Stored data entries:
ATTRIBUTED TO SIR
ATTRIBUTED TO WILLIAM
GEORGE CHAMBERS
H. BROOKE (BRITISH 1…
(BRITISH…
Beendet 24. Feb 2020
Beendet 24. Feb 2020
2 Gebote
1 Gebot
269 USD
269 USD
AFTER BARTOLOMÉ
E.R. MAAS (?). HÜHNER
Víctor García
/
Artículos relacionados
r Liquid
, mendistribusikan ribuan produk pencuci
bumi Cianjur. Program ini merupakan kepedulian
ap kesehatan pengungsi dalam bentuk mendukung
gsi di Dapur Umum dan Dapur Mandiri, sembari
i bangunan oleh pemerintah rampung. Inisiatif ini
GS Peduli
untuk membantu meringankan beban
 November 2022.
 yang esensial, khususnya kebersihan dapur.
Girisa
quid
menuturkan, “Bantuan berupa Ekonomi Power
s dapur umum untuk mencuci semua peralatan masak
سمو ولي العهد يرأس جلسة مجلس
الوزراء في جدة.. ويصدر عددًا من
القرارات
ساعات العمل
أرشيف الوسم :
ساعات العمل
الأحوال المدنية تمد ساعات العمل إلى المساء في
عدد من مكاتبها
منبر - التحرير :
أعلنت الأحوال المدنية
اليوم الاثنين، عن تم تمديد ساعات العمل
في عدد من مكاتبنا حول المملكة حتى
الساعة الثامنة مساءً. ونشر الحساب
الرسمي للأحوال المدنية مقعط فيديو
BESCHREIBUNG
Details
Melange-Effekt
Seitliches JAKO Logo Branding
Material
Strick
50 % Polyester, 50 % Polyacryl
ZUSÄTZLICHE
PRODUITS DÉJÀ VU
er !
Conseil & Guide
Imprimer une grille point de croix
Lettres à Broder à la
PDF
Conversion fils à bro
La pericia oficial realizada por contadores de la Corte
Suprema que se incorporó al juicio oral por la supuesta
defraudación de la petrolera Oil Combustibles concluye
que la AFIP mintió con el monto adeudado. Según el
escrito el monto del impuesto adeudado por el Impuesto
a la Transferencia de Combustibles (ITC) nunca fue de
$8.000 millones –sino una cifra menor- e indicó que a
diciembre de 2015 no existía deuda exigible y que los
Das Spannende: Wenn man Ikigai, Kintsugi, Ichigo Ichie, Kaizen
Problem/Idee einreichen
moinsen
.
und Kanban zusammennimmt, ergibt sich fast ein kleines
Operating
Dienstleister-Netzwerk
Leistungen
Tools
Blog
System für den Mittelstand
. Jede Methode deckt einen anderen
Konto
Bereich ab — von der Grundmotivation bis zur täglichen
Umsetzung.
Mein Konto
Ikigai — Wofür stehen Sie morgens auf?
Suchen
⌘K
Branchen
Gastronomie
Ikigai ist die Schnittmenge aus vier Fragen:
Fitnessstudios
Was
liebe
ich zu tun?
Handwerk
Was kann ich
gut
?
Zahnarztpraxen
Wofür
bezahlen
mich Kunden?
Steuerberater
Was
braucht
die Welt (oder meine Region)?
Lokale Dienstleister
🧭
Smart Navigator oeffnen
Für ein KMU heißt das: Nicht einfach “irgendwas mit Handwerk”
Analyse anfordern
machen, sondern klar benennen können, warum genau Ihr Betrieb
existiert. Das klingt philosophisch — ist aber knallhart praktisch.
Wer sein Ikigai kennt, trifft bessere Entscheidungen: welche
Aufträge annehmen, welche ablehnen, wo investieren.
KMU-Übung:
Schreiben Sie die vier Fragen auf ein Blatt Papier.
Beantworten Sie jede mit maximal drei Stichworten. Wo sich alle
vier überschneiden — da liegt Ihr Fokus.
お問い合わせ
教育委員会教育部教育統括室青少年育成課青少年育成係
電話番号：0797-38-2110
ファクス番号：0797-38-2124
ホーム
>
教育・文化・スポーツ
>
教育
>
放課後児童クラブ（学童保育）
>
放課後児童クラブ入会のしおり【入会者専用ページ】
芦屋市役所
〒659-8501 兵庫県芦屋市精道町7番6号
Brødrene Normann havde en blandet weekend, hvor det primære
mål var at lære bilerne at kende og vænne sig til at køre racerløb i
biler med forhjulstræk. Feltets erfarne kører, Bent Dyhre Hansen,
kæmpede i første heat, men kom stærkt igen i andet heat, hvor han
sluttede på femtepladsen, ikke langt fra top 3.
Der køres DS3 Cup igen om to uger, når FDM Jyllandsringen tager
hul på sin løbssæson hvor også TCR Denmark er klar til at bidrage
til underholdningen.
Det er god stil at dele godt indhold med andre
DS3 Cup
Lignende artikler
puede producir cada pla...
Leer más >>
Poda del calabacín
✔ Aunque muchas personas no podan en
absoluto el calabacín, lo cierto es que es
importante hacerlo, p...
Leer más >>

* * *

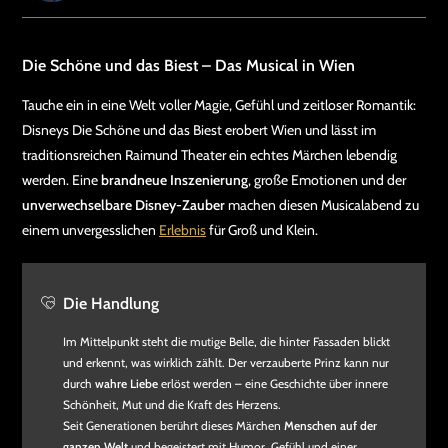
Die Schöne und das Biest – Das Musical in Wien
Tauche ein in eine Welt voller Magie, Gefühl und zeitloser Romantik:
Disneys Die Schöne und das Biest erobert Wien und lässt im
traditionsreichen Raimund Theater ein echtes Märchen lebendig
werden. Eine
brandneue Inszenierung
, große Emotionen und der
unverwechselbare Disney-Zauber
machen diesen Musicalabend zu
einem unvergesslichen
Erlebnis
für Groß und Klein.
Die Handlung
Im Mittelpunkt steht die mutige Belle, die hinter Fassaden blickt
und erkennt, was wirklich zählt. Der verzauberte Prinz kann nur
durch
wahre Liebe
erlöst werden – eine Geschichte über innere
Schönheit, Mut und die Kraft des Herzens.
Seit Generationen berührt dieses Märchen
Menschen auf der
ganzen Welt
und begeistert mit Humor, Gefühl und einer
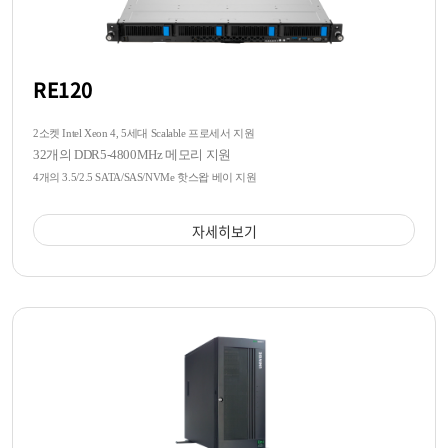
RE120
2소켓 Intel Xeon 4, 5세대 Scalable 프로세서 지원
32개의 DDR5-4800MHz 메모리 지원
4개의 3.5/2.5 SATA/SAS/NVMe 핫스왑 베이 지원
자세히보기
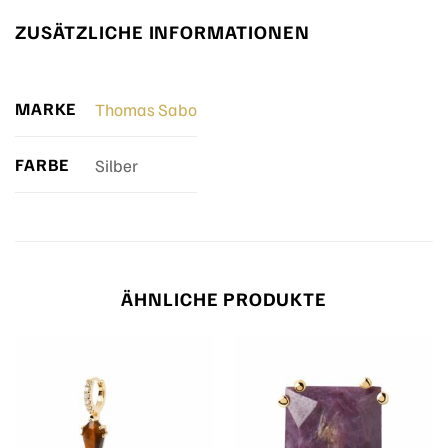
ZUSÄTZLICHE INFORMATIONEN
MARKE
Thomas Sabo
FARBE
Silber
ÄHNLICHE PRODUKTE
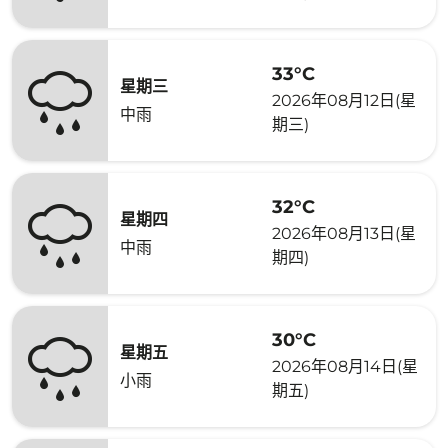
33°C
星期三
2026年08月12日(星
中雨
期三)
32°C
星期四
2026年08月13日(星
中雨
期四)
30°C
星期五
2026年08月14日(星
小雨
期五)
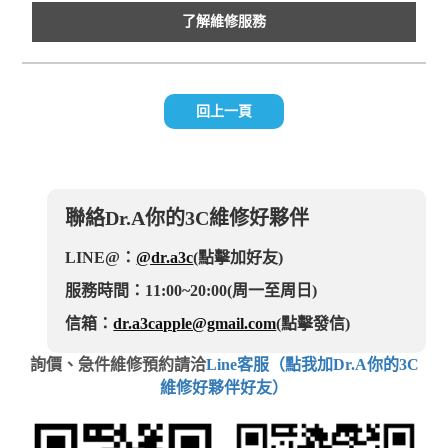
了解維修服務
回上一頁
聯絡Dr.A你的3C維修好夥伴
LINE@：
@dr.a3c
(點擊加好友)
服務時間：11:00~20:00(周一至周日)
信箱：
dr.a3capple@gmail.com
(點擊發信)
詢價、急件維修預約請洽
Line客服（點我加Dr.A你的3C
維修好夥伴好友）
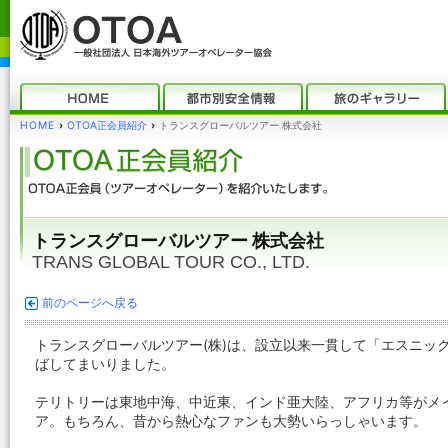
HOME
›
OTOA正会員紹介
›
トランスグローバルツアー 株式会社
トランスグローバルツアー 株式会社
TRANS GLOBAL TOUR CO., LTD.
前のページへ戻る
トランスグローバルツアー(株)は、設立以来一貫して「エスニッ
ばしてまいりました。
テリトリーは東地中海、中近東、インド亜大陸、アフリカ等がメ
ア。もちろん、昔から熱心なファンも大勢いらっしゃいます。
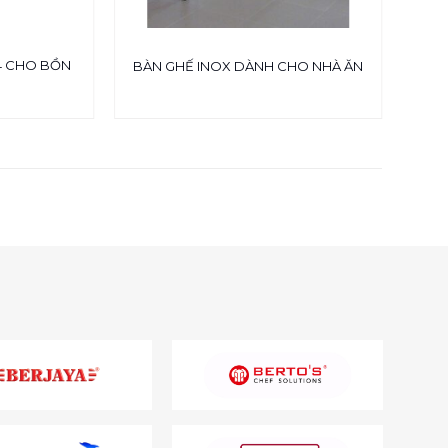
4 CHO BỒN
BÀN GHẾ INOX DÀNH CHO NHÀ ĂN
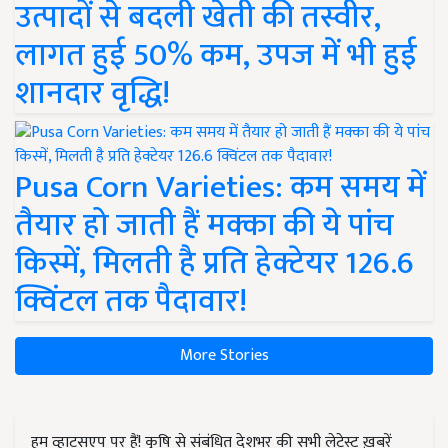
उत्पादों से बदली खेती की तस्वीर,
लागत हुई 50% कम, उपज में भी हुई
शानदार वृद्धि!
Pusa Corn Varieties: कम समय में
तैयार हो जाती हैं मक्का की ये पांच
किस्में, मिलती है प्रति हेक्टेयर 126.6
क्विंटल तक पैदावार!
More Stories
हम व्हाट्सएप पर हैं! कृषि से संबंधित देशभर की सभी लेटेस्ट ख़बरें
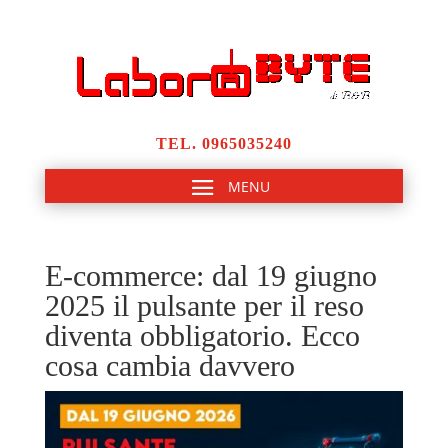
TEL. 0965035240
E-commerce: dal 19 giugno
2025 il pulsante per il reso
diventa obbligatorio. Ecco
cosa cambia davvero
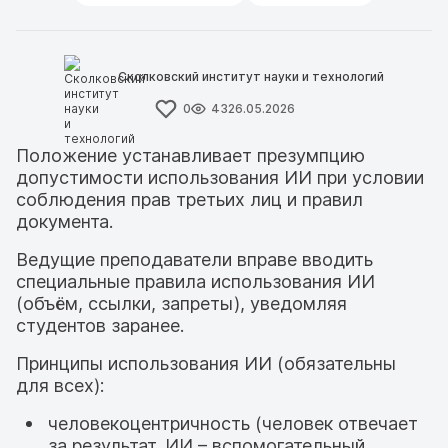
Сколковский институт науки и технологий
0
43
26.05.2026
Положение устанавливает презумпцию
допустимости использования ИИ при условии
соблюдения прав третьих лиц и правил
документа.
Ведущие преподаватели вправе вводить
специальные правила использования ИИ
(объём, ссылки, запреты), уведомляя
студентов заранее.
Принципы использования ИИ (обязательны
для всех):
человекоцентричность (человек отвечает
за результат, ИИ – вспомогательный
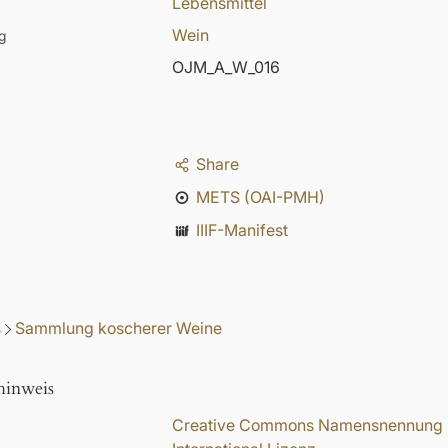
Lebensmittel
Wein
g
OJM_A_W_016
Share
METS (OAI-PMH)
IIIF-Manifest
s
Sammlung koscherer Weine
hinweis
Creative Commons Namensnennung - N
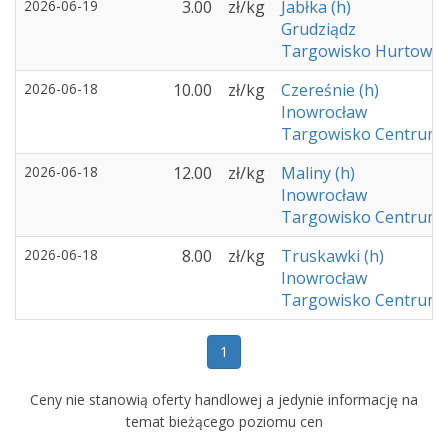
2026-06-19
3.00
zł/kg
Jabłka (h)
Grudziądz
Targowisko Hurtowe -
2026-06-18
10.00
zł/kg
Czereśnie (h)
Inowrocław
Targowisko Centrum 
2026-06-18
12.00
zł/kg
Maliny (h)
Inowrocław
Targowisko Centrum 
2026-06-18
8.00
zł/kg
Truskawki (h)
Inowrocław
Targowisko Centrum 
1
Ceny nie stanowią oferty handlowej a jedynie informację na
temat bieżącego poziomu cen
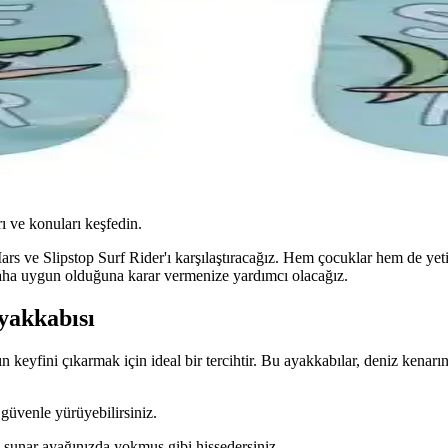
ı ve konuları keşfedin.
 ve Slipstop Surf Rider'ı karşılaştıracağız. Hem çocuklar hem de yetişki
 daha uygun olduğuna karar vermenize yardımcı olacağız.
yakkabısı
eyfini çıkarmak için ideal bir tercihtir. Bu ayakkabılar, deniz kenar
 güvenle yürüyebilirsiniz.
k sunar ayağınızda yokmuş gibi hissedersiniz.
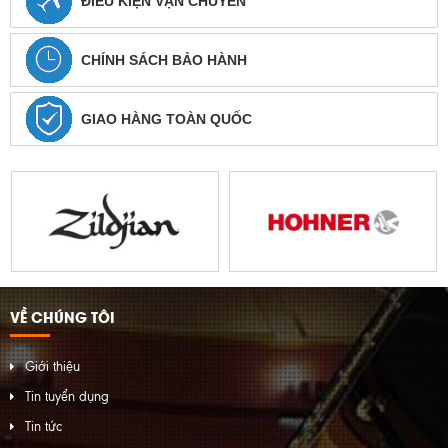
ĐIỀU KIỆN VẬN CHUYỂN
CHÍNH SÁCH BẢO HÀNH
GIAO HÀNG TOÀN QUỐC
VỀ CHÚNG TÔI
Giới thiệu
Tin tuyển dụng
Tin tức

==

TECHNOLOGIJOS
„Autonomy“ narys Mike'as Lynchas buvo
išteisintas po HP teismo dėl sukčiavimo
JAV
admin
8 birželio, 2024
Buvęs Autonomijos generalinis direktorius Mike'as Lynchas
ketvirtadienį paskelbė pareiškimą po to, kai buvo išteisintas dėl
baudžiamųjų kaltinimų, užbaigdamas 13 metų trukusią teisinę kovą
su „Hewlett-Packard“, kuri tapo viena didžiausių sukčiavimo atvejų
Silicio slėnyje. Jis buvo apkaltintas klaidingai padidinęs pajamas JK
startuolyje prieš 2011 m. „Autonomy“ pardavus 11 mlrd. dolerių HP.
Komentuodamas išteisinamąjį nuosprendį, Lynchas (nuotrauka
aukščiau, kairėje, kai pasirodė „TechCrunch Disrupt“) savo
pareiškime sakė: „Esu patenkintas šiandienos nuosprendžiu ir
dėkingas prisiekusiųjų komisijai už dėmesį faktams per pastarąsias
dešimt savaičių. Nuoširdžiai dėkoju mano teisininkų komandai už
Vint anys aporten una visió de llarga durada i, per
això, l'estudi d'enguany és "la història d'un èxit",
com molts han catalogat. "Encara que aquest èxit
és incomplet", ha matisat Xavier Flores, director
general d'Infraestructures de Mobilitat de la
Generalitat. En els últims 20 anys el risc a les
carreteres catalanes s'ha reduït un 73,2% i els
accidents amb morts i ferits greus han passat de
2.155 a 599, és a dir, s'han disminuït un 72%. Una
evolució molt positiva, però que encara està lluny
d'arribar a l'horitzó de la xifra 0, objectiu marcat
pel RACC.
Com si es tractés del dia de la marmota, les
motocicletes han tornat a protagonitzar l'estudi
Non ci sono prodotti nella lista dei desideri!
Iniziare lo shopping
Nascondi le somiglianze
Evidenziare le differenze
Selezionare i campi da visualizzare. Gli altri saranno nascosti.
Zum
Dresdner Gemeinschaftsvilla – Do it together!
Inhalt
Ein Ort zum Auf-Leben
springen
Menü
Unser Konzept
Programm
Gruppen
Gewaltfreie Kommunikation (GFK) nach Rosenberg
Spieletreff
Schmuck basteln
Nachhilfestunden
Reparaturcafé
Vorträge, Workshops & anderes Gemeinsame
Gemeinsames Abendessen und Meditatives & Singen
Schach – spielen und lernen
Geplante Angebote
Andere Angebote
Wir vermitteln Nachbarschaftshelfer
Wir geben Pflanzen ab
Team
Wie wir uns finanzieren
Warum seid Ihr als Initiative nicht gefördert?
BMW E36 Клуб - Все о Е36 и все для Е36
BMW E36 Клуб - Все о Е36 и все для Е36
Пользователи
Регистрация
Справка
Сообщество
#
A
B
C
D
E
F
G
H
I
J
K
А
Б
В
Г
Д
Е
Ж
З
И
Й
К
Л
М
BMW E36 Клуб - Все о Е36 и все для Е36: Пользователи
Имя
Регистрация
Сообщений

> **EXERCISE**: Where does the string "العمل" appear in the records above? Show every line that holds it.

> **SOLUTION**:
ساعات العمل
ساعات العمل
الأحوال المدنية تمد ساعات العمل إلى المساء في
اليوم الاثنين، عن تم تمديد ساعات العمل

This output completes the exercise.